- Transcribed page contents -
────────
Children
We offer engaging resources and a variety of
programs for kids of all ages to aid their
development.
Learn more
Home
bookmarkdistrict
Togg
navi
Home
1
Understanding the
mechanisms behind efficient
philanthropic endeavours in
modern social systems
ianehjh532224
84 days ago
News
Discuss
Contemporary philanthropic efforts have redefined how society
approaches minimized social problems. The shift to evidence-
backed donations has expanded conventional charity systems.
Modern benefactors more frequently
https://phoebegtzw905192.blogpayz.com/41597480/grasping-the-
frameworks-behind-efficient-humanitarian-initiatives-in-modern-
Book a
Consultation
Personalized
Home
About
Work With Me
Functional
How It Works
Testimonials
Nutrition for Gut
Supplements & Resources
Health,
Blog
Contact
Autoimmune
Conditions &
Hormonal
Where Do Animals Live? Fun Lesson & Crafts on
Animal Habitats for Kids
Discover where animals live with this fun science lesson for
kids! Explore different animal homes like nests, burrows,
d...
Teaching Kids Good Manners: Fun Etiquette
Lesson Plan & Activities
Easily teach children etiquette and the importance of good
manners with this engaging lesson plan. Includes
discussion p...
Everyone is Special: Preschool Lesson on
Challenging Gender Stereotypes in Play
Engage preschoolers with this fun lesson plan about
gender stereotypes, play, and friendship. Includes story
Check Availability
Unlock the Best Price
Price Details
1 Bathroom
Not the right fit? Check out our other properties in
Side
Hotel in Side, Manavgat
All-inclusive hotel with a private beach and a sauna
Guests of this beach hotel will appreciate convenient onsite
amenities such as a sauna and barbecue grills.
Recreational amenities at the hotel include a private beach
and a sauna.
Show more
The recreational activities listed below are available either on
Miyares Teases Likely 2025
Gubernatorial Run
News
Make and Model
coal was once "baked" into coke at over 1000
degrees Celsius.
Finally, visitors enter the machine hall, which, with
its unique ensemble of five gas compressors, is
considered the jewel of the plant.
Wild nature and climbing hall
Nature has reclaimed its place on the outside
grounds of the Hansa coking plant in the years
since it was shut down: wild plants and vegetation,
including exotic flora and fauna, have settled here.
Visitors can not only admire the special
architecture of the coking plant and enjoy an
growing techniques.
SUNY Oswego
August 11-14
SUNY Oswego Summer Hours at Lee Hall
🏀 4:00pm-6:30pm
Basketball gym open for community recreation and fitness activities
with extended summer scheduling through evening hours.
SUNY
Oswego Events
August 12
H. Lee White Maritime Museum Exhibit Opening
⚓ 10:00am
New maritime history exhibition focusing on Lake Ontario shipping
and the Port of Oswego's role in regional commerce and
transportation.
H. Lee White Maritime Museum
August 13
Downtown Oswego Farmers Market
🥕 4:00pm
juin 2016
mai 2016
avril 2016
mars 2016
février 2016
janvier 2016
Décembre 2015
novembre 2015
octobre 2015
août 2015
────────
- INSTRUCTIONS FOR THE TASK -
Each line from the one that holds "janvier 2016" to the end of the records above should be transcribed exactly, both ends included.

- COMPLETED EXERCISE -
janvier 2016
Décembre 2015
novembre 2015
octobre 2015
août 2015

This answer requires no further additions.